Your instructions.
A complete and exact copy of the data below is the task.

Records supplied.
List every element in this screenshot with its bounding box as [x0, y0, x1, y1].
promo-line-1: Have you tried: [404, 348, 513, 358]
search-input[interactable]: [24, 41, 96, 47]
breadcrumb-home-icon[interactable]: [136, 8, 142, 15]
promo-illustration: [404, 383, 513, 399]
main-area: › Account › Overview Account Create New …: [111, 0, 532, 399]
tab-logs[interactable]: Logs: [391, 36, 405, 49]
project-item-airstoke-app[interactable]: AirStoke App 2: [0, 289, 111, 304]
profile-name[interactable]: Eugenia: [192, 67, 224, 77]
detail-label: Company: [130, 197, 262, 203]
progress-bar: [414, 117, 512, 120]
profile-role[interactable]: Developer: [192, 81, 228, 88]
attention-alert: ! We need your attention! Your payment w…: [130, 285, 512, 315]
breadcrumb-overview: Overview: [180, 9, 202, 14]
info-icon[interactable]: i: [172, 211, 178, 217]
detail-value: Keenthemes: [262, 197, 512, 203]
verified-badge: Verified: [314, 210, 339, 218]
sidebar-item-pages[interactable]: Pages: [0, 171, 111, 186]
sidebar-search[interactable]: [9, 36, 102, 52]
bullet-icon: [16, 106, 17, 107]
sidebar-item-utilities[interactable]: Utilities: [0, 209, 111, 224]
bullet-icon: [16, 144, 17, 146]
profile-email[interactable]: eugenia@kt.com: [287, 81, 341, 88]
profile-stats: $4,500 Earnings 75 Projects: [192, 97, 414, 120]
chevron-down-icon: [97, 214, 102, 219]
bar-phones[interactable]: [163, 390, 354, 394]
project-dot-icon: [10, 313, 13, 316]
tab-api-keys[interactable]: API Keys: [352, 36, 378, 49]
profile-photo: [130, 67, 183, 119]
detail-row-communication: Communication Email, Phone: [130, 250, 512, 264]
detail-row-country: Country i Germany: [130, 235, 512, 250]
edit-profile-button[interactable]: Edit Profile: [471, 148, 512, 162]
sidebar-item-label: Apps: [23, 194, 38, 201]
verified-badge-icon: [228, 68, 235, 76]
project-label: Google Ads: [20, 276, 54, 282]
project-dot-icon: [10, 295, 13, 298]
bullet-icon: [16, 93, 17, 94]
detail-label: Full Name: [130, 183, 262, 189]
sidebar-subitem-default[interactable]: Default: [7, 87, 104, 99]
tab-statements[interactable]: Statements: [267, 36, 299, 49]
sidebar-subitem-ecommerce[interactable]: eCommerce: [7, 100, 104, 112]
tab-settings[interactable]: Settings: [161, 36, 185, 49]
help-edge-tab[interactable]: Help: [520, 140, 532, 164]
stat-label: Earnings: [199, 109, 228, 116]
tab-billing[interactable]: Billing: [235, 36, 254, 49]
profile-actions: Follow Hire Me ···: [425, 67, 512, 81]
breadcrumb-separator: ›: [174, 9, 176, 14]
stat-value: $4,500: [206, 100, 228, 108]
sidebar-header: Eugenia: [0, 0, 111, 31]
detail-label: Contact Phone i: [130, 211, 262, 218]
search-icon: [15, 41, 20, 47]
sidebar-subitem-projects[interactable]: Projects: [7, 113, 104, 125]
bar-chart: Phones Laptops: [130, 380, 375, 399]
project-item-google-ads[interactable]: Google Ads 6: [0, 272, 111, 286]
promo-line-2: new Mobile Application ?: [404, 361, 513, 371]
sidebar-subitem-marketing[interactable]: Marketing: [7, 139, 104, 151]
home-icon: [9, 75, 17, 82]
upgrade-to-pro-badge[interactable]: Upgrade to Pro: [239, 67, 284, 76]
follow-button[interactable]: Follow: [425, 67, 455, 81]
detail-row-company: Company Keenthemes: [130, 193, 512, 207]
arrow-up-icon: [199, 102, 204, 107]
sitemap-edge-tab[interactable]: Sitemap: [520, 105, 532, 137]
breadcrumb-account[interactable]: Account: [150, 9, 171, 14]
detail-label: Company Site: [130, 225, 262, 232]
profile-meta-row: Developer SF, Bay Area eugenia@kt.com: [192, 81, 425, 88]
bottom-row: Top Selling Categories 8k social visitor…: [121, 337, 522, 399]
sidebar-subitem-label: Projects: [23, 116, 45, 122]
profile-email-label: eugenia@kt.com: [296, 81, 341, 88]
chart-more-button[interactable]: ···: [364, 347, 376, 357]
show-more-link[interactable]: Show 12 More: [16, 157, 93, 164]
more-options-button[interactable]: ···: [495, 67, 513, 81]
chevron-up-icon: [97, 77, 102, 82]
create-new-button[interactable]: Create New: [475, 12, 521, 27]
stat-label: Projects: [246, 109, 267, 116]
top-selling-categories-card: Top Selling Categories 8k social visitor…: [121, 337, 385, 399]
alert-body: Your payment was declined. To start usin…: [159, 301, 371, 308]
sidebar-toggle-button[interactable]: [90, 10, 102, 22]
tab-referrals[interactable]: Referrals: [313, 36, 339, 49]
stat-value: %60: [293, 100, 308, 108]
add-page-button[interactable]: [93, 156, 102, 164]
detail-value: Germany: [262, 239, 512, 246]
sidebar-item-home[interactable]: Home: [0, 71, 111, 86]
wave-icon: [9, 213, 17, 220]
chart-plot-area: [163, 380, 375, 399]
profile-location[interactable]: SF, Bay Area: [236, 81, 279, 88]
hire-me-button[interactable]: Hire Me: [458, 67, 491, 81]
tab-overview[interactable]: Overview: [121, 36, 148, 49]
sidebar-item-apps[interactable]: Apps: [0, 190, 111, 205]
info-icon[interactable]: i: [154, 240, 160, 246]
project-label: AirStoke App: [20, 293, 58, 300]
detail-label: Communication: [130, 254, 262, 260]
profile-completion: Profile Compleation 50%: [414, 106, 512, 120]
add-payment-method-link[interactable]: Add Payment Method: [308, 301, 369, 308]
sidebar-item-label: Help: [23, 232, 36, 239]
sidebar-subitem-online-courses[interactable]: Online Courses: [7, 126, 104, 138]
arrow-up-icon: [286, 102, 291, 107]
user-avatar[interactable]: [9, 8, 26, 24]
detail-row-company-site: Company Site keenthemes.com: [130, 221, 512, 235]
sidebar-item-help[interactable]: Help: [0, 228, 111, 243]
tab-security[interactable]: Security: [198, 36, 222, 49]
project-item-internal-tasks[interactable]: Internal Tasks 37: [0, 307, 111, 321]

Solution below.
List every element in this screenshot with its bounding box as [x0, y0, x1, y1].
promo-line-1: Have you tried: [404, 348, 513, 358]
search-input[interactable]: [24, 41, 96, 47]
breadcrumb-home-icon[interactable]: [136, 8, 142, 15]
promo-illustration: [404, 383, 513, 399]
main-area: › Account › Overview Account Create New …: [111, 0, 532, 399]
tab-logs[interactable]: Logs: [391, 36, 405, 49]
project-item-airstoke-app[interactable]: AirStoke App 2: [0, 289, 111, 304]
profile-name[interactable]: Eugenia: [192, 67, 224, 77]
detail-label: Company: [130, 197, 262, 203]
progress-bar: [414, 117, 512, 120]
profile-role[interactable]: Developer: [192, 81, 228, 88]
attention-alert: ! We need your attention! Your payment w…: [130, 285, 512, 315]
breadcrumb-overview: Overview: [180, 9, 202, 14]
info-icon[interactable]: i: [172, 211, 178, 217]
detail-value: Keenthemes: [262, 197, 512, 203]
verified-badge: Verified: [314, 210, 339, 218]
sidebar-item-pages[interactable]: Pages: [0, 171, 111, 186]
sidebar-search[interactable]: [9, 36, 102, 52]
bullet-icon: [16, 106, 17, 107]
sidebar-item-utilities[interactable]: Utilities: [0, 209, 111, 224]
bullet-icon: [16, 144, 17, 146]
profile-email[interactable]: eugenia@kt.com: [287, 81, 341, 88]
profile-stats: $4,500 Earnings 75 Projects: [192, 97, 414, 120]
chevron-down-icon: [97, 214, 102, 219]
bar-phones[interactable]: [163, 390, 354, 394]
project-dot-icon: [10, 313, 13, 316]
tab-api-keys[interactable]: API Keys: [352, 36, 378, 49]
profile-photo: [130, 67, 183, 119]
detail-row-communication: Communication Email, Phone: [130, 250, 512, 264]
detail-row-country: Country i Germany: [130, 235, 512, 250]
edit-profile-button[interactable]: Edit Profile: [471, 148, 512, 162]
sidebar-item-label: Apps: [23, 194, 38, 201]
verified-badge-icon: [228, 68, 235, 76]
project-label: Google Ads: [20, 276, 54, 282]
project-dot-icon: [10, 295, 13, 298]
bullet-icon: [16, 93, 17, 94]
detail-label: Full Name: [130, 183, 262, 189]
sidebar-subitem-default[interactable]: Default: [7, 87, 104, 99]
tab-statements[interactable]: Statements: [267, 36, 299, 49]
sidebar-subitem-ecommerce[interactable]: eCommerce: [7, 100, 104, 112]
tab-settings[interactable]: Settings: [161, 36, 185, 49]
help-edge-tab[interactable]: Help: [520, 140, 532, 164]
stat-label: Earnings: [199, 109, 228, 116]
tab-billing[interactable]: Billing: [235, 36, 254, 49]
profile-actions: Follow Hire Me ···: [425, 67, 512, 81]
breadcrumb-separator: ›: [174, 9, 176, 14]
stat-value: $4,500: [206, 100, 228, 108]
sidebar-header: Eugenia: [0, 0, 111, 31]
detail-label: Contact Phone i: [130, 211, 262, 218]
search-icon: [15, 41, 20, 47]
sidebar-subitem-projects[interactable]: Projects: [7, 113, 104, 125]
bar-chart: Phones Laptops: [130, 380, 375, 399]
project-item-google-ads[interactable]: Google Ads 6: [0, 272, 111, 286]
promo-line-2: new Mobile Application ?: [404, 361, 513, 371]
sidebar-subitem-marketing[interactable]: Marketing: [7, 139, 104, 151]
home-icon: [9, 75, 17, 82]
upgrade-to-pro-badge[interactable]: Upgrade to Pro: [239, 67, 284, 76]
follow-button[interactable]: Follow: [425, 67, 455, 81]
detail-row-company: Company Keenthemes: [130, 193, 512, 207]
arrow-up-icon: [199, 102, 204, 107]
sitemap-edge-tab[interactable]: Sitemap: [520, 105, 532, 137]
breadcrumb-account[interactable]: Account: [150, 9, 171, 14]
detail-label: Company Site: [130, 225, 262, 232]
profile-meta-row: Developer SF, Bay Area eugenia@kt.com: [192, 81, 425, 88]
bottom-row: Top Selling Categories 8k social visitor…: [121, 337, 522, 399]
sidebar-subitem-label: Projects: [23, 116, 45, 122]
profile-email-label: eugenia@kt.com: [296, 81, 341, 88]
chart-more-button[interactable]: ···: [364, 347, 376, 357]
show-more-link[interactable]: Show 12 More: [16, 157, 93, 164]
more-options-button[interactable]: ···: [495, 67, 513, 81]
chevron-up-icon: [97, 77, 102, 82]
create-new-button[interactable]: Create New: [475, 12, 521, 27]
stat-label: Projects: [246, 109, 267, 116]
top-selling-categories-card: Top Selling Categories 8k social visitor…: [121, 337, 385, 399]
alert-body: Your payment was declined. To start usin…: [159, 301, 371, 308]
sidebar-toggle-button[interactable]: [90, 10, 102, 22]
tab-referrals[interactable]: Referrals: [313, 36, 339, 49]
stat-value: %60: [293, 100, 308, 108]
add-page-button[interactable]: [93, 156, 102, 164]
detail-value: Germany: [262, 239, 512, 246]
sidebar-item-home[interactable]: Home: [0, 71, 111, 86]
wave-icon: [9, 213, 17, 220]
chart-plot-area: [163, 380, 375, 399]
profile-location[interactable]: SF, Bay Area: [236, 81, 279, 88]
hire-me-button[interactable]: Hire Me: [458, 67, 491, 81]
tab-overview[interactable]: Overview: [121, 36, 148, 49]
sidebar-item-apps[interactable]: Apps: [0, 190, 111, 205]
info-icon[interactable]: i: [154, 240, 160, 246]
project-label: AirStoke App: [20, 293, 58, 300]
detail-label: Communication: [130, 254, 262, 260]
profile-completion: Profile Compleation 50%: [414, 106, 512, 120]
add-payment-method-link[interactable]: Add Payment Method: [308, 301, 369, 308]
sidebar-item-label: Help: [23, 232, 36, 239]
sidebar-subitem-online-courses[interactable]: Online Courses: [7, 126, 104, 138]
arrow-up-icon: [286, 102, 291, 107]
user-avatar[interactable]: [9, 8, 26, 24]
detail-row-company-site: Company Site keenthemes.com: [130, 221, 512, 235]
sidebar-item-help[interactable]: Help: [0, 228, 111, 243]
tab-security[interactable]: Security: [198, 36, 222, 49]
project-item-internal-tasks[interactable]: Internal Tasks 37: [0, 307, 111, 321]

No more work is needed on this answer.